Problem to solve: Below is a block of entries; repeat exactly the lines starting at the line that contains "luv4all (59, 1621)" and ending at the line that contains "l'inglese (1067, 990)", both included.

Start of Supplied material

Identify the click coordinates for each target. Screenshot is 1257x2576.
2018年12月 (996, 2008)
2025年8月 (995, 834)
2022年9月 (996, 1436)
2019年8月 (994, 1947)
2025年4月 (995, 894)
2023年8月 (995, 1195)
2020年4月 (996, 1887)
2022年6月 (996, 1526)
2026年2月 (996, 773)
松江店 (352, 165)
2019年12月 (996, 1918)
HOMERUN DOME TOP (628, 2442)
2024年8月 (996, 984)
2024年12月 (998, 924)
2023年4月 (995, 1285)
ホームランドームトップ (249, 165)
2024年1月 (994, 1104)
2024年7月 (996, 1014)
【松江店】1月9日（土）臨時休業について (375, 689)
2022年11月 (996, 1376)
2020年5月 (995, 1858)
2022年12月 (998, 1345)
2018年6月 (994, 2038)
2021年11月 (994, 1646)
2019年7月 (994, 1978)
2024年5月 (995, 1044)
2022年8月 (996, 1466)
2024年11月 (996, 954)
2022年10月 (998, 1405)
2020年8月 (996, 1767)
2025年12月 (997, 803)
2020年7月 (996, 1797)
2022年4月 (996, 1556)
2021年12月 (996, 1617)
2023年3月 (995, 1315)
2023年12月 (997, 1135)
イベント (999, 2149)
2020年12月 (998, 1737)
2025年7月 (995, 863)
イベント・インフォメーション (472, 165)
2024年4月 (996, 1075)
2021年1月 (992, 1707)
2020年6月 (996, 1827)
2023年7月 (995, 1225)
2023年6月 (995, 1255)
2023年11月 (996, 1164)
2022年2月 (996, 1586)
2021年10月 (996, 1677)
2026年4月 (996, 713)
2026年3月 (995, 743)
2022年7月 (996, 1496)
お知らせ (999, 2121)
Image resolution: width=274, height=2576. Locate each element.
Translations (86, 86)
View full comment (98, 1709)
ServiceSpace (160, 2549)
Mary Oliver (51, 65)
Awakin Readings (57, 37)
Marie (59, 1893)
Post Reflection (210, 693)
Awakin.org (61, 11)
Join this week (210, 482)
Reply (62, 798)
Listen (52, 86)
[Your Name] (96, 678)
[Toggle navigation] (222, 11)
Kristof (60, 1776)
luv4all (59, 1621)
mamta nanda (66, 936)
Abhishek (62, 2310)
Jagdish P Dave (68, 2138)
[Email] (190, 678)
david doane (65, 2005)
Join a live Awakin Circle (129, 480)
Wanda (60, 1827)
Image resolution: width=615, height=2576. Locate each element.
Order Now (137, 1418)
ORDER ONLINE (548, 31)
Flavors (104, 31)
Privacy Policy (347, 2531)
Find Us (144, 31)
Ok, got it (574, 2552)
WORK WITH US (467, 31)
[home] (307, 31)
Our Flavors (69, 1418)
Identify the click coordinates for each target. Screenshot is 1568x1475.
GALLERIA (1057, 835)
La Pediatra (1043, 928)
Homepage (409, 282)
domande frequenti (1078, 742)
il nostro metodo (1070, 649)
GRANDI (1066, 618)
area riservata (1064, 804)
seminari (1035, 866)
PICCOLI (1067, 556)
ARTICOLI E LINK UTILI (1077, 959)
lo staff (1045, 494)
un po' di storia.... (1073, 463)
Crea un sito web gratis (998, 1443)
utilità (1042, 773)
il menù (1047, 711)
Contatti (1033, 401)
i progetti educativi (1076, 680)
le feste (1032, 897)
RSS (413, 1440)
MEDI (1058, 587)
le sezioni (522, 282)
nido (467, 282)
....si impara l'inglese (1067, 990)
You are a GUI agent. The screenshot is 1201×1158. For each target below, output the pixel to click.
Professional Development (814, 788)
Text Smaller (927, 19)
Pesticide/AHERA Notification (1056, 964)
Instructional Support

End of Supplied material

Response for this exercise:
luv4all (59, 1621)
mamta nanda (66, 936)
Abhishek (62, 2310)
Jagdish P Dave (68, 2138)
[Email] (190, 678)
david doane (65, 2005)
Join a live Awakin Circle (129, 480)
Wanda (60, 1827)
Image resolution: width=615, height=2576. Locate each element.
Order Now (137, 1418)
ORDER ONLINE (548, 31)
Flavors (104, 31)
Privacy Policy (347, 2531)
Find Us (144, 31)
Ok, got it (574, 2552)
WORK WITH US (467, 31)
[home] (307, 31)
Our Flavors (69, 1418)
Identify the click coordinates for each target. Screenshot is 1568x1475.
GALLERIA (1057, 835)
La Pediatra (1043, 928)
Homepage (409, 282)
domande frequenti (1078, 742)
il nostro metodo (1070, 649)
GRANDI (1066, 618)
area riservata (1064, 804)
seminari (1035, 866)
PICCOLI (1067, 556)
ARTICOLI E LINK UTILI (1077, 959)
lo staff (1045, 494)
un po' di storia.... (1073, 463)
Crea un sito web gratis (998, 1443)
utilità (1042, 773)
il menù (1047, 711)
Contatti (1033, 401)
i progetti educativi (1076, 680)
le feste (1032, 897)
RSS (413, 1440)
MEDI (1058, 587)
le sezioni (522, 282)
nido (467, 282)
....si impara l'inglese (1067, 990)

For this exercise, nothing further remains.